==== Given information ====
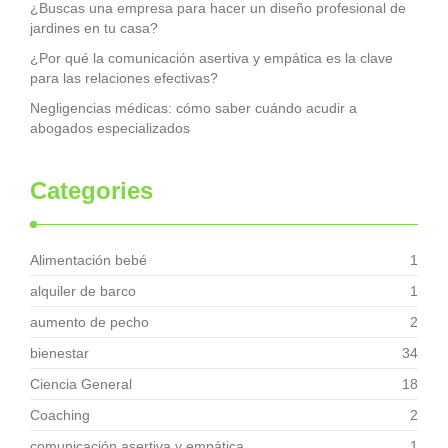
¿Buscas una empresa para hacer un diseño profesional de
jardines en tu casa?
¿Por qué la comunicación asertiva y empática es la clave
para las relaciones efectivas?
Negligencias médicas: cómo saber cuándo acudir a
abogados especializados
Categories
Alimentación bebé
1
alquiler de barco
1
aumento de pecho
2
bienestar
34
Ciencia General
18
Coaching
2
comunicación asertiva y empática
1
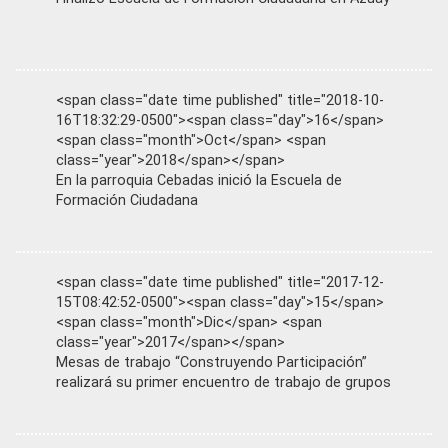
<span class="date time published" title="2018-10-
16T18:32:29-0500"><span class="day">16</span>
<span class="month">Oct</span> <span
class="year">2018</span></span>
En la parroquia Cebadas inició la Escuela de
Formación Ciudadana
<span class="date time published" title="2017-12-
15T08:42:52-0500"><span class="day">15</span>
<span class="month">Dic</span> <span
class="year">2017</span></span>
Mesas de trabajo “Construyendo Participación”
realizará su primer encuentro de trabajo de grupos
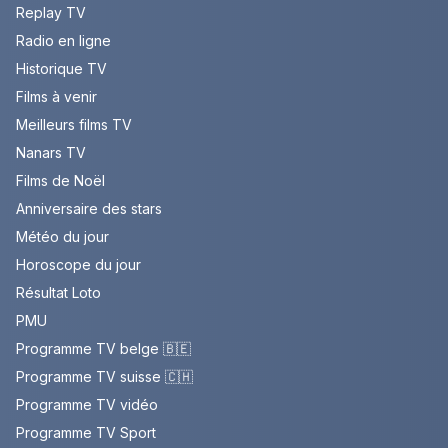
Replay TV
Radio en ligne
Historique TV
Films à venir
Meilleurs films TV
Nanars TV
Films de Noël
Anniversaire des stars
Météo du jour
Horoscope du jour
Résultat Loto
PMU
Programme TV belge 🇧🇪
Programme TV suisse 🇨🇭
Programme TV vidéo
Programme TV Sport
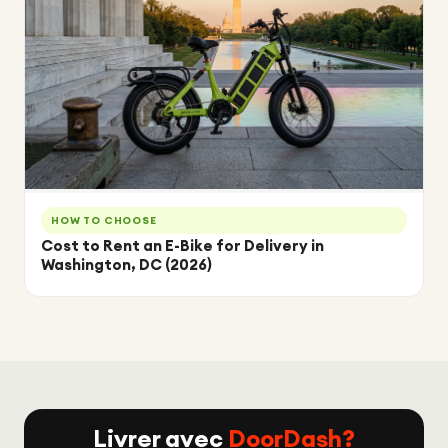
HOW TO CHOOSE
Cost to Rent an E-Bike for Delivery in
Washington, DC (2026)
Livrer avec
DoorDash?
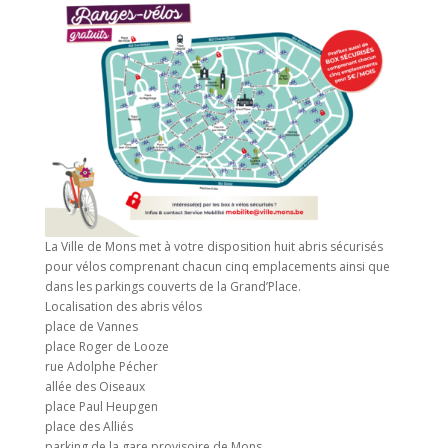
La Ville de Mons met à votre disposition huit abris sécurisés
pour vélos comprenant chacun cinq emplacements ainsi que
dans les parkings couverts de la Grand’Place.
Localisation des abris vélos
place de Vannes
place Roger de Looze
rue Adolphe Pécher
allée des Oiseaux
place Paul Heupgen
place des Alliés
parking de la gare provisoire de Mons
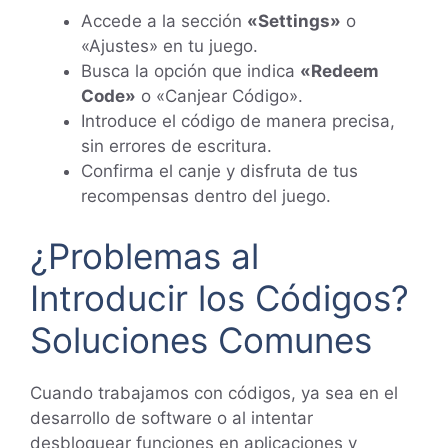
Accede a la sección
«Settings»
o
«Ajustes» en tu juego.
Busca la opción que indica
«Redeem
Code»
o «Canjear Código».
Introduce el código de manera precisa,
sin errores de escritura.
Confirma el canje y disfruta de tus
recompensas dentro del juego.
¿Problemas al
Introducir los Códigos?
Soluciones Comunes
Cuando trabajamos con códigos, ya sea en el
desarrollo de software o al intentar
desbloquear funciones en aplicaciones y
====
**What the task requires**.
Filter the records for the string "month" and copy every line that holds it.

**Solved problem**.
<span class="month">Oct</span> <span
<span class="month">Dic</span> <span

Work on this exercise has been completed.